Editorials

Warp speed for a star trek

8/3/2013

The distance between Earth and the nearest star outside the solar system is so vast that it takes light traveling from Alpha Centauri 4½ years to get here. With today’s technology, a spaceship leaving Earth would take tens of thousands of years to make the same journey.

Although the theoretical and technological barriers to achieving the speed of light are considerable, a team of NASA scientists in Houston is working on achieving “warp drive.”

Albert Einstein insisted that some universal constants can never be overcome. One is the impossibility of making an engine or propulsion system capable of accelerating a ship’s mass to the speed of light. If humans are to travel to the stars, it will require violating Einstein’s law.

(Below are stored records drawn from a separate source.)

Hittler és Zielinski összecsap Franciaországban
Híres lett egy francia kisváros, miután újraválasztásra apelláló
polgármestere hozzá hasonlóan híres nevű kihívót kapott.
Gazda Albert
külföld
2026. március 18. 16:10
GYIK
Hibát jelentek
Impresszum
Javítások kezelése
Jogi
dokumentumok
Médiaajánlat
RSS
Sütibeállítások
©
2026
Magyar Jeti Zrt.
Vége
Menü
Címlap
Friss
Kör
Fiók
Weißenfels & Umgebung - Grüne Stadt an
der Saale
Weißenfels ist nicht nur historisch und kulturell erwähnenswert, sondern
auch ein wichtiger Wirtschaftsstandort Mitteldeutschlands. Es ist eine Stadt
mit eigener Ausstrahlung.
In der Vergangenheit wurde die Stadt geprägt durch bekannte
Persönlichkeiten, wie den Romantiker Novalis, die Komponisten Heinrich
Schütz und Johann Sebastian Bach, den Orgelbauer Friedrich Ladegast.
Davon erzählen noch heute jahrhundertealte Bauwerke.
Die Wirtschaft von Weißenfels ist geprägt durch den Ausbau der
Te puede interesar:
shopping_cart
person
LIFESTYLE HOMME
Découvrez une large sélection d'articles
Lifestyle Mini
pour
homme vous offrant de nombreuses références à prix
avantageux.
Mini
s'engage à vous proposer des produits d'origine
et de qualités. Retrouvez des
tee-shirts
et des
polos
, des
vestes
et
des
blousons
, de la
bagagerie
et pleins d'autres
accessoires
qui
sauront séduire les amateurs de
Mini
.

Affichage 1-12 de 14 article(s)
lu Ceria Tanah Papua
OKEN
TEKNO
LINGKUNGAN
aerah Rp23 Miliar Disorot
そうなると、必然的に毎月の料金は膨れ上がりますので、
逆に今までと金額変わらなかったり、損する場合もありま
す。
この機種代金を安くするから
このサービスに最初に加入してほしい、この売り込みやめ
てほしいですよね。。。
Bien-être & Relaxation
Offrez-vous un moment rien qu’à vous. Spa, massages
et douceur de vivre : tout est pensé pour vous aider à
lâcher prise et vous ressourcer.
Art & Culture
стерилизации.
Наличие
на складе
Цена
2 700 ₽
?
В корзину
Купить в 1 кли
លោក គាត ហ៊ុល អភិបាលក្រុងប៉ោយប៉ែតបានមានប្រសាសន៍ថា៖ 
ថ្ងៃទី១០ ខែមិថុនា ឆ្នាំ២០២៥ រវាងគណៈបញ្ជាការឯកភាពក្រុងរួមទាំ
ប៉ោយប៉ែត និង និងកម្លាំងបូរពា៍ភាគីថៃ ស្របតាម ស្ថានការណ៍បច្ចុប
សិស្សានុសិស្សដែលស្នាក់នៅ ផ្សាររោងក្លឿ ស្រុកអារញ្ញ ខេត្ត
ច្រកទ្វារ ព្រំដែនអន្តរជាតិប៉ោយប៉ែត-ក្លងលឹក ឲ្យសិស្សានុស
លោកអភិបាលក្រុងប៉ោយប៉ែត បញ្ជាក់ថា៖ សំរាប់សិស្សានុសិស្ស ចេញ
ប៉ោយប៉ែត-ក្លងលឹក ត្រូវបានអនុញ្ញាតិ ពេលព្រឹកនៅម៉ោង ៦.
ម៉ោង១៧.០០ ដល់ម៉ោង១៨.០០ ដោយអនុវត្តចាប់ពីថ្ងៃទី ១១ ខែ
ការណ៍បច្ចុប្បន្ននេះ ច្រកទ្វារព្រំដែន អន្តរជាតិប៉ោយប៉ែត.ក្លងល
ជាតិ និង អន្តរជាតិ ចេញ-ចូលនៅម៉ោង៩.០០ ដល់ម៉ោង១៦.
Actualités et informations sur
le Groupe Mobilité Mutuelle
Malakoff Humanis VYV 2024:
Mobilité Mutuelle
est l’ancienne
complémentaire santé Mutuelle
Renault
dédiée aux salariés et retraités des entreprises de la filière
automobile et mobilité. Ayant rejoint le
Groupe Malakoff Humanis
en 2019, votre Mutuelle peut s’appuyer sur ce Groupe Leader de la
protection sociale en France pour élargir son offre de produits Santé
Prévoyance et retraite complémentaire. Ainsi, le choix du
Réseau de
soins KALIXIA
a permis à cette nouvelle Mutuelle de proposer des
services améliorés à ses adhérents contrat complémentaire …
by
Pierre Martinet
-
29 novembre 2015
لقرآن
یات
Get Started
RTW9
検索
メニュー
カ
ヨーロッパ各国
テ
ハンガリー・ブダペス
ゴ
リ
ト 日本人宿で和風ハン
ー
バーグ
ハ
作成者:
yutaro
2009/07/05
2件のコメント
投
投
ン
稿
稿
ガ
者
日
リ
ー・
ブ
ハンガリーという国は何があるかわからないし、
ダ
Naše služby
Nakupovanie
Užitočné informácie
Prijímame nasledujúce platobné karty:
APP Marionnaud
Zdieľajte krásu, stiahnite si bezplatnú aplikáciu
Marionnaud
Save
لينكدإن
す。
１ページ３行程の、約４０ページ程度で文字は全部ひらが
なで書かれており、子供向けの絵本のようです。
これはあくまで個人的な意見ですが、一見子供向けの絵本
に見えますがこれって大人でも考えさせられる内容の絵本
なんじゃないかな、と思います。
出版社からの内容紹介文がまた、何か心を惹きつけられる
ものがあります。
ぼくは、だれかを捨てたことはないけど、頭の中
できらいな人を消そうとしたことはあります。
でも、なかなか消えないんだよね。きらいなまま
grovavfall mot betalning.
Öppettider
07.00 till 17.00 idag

Scientists are looking for ways to manipulate space and time around a vessel by creating a “warp bubble.” It may be possible to expand space on one side of a ship, and contract it on the other, by using an exotic matter present throughout the universe that many suspect already violates physical laws.

Without major breakthroughs in humans’ understanding of the physics of time and space, they will never see another star besides the sun up close. Still, outlandish theories such as warp drive are part of what it means to be human.

Every great journey begins with a bold step into the unknown. Once science starts down that road, people often find that things weren’t as impossible as they once thought.